Art & Wearable Devices: The Fitbit
Every year, a new technology paradigm creates opportunities for innovators to bring life to products in an ecosystem of ideas. I believe that this creates buzz-words and new terms that get coined as people become familiarized with new technologies and their potential, even before they get the product in their hands. A decade ago, I think that people knew what a smart-phone was, despite the fact that it did not exist. In the technology world, companies don’t ride like the Lone Ranger. For them, it’s all about collaborations, consortium, standards and special interest groups, but it is up to individual companies to create their own product and fight the competition. It’s good for economics.
Last week, I was in San Francisco for this Wearable Device Convention. It is a conference for any one interested in creating wearable technology products. From individuals to corporations, there was something for every one, but what surprised me most was the complete absence of people with art, design and fashion backgrounds. Though the function and utility of a piece of technology is typically defined by an engineer, how can a wearable device ever be aesthetically-pleasing without the craft and imagination of a designer? With the absence of members from the right-brained fraternity, there was notable gap in discussion about the art aspect of wearable devices.
Wearable technology has existed for a long time.

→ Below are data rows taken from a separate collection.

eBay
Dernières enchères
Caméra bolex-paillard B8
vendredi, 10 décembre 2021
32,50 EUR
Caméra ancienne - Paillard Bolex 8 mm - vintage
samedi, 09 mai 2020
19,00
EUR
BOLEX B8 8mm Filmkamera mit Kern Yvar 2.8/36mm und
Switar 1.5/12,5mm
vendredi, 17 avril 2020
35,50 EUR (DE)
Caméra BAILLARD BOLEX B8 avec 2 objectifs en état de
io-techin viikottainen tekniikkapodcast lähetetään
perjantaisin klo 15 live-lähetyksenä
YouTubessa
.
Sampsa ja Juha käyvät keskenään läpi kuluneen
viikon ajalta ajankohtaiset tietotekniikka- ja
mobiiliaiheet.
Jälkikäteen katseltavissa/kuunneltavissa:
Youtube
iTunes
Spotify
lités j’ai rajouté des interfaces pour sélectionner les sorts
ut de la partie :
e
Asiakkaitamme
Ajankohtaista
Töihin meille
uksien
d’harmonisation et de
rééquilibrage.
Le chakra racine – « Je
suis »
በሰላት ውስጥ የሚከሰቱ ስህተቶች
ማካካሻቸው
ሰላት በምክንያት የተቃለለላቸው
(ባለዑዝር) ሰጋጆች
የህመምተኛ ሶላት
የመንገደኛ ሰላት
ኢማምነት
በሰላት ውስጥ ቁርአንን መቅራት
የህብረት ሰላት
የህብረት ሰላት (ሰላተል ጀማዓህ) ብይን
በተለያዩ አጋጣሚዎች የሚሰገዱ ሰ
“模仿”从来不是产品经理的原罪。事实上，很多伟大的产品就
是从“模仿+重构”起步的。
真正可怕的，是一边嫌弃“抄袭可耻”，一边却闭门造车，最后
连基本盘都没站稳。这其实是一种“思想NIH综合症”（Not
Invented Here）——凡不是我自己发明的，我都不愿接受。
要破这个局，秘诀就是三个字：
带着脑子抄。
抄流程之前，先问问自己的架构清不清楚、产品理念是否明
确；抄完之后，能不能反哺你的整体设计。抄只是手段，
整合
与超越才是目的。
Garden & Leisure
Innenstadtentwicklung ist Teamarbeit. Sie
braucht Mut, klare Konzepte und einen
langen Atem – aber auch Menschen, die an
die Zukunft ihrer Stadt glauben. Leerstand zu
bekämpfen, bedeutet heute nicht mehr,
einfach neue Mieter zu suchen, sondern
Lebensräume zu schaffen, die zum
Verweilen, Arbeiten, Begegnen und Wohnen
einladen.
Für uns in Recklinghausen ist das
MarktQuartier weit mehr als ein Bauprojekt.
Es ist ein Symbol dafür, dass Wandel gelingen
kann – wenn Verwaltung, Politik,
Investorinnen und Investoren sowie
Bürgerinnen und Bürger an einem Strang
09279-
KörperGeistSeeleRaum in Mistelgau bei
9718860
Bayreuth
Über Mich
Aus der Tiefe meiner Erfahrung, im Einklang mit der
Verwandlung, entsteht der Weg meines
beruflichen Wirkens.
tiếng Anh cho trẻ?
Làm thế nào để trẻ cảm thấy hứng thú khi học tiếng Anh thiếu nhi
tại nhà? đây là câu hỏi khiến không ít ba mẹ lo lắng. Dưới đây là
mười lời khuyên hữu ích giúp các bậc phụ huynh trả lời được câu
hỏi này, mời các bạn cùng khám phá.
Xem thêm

Wearable technologies existed for decades, though no one named it so. The simplest example of this is the eyewear and contact lenses. Next is hearing aids, prosthetic limbs, headphones, earphone, MP3 players, the list goes on! I must sound ridiculous here, but I tell you, eyewear and contact lenses are forms of optical engineering. Every other device I mentioned is about enhancing human experience some way or the other. The reason it is wearable technology, is because you wear it on your body and carry it! For a long time, the power of computing and application programs existed only for desktops and laptop computers. Now computational power is increasingly being packed inside the small smart-phone. Initially, though used for playing music, watching videos or browsing internet and maybe GPS maps, apart from the base function as a telephone, slowly productivity apps, games and plethora of other stuff took over. Every popular website has it’s own version of smart-phone app for customized usability. Welcome to the new decade after 2010, they are used for tracking fitness, health, sleeping pattern and such things.
Engineering and technology already in place. what next?
Computers are not made differently for different areas of use, from office automation, word processing, internet, games, applications to computational fluid dynamics, or atmospheric physics. The hardware and OS and software frameworks keep evolving to handle any type of computation. So are smart-phones are evolving to meet the need for more processing power, display and graphics capability, storage and particularly wireless connectivity standards such as WiFi and Bluetooth.
Smartphones became an automatic choice for wearable computing. You can exploit the processing power, the display and storage without having those expensive things on your own device. Fitness/activity trackers have a bunch of sensors (like: accelerometers, magnetometers, gyroscopes, pressure sensors, temperature sensors and pretty much any other imaginable sensor you can think of…) built into them that capture that real world signals, digitize them and send them to your phone for analysis and storage. You can see how you are performing right at that moment as well as, how your graph looked like in a month period.
The base level engineering for sensors, the wireless connectivity and other functions are a cracked code. It’s proven the way it works. Just that each company has its own refinement, approach and sensor engineering. But ultimately what makes it wearable is the aesthetics. Something that is so well done at a technological level level but that doesn’t look good either to you or the general public, is no good. When you take the example of simple eyewear, it is not the optics that commands price in the market, but the overall design and comfort which compliment the right choice of optics. The value addition in design and sex appeal is very intangible! People pay dollars for it. It just takes few grams of plastic or metal for Police, Ray-Ban, Oakley, or Armani to value their stuff at anywhere from hundreds to thousands of dollars. When you look into earphones, it is not just that sound well, but that looks good matters for your purchase decision.
Why not apply the same aesthetics and design principles to wearables. There is also an immeasurable opportunity for fashion designers to embed some technology into the stuff they design. I am an artist and technologist too. This gap between the two bothers me!
Why shouldn’t people in art, design and fashion seriously consider wearables?
Basic needs moulded in ‘design’ have value. In a restaurant you don’t pay for just food, but overall experience. So is clothing. Clothing is a old technology. Very very old! Yet the success of brands is by the overall experience they offer when you wear them. Never like in history, technology has come this close, this small and viable like this. The footprint of semiconductor chips, PCBs and batteries has come down drastically. If you embed an intelligent device in a shirt it is not even noticeable. Technology is available abundant. Are you ready for a design?
Also, it was not the big names that made wearable technologies, mainstream and verve. It is smaller enterprises, individual innovators and engineers who made this happen. There is no reason for smaller companies and individual artists and designers to be intimidated into venturing this field. Got a design? there are tools for execution.
At least there is one unambiguously open-filed where art and technology can come together for creating new experiences.